◆ **TASK OBJECTIVE**:
Omit all pictures, then print the entries exactly.

◆ **Transcribed page contents**:
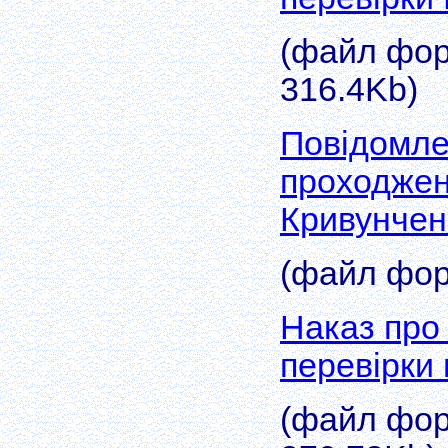
(файл форм
316.4Kb)
Повідомле
проходжен
Кривунчен
(файл форм
Наказ про
перевірки
(файл форм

◆ **COMPLETED TASK**:
(файл форм
316.4Kb)
Повідомле
проходжен
Кривунчен
(файл форм
Наказ про
перевірки
(файл форм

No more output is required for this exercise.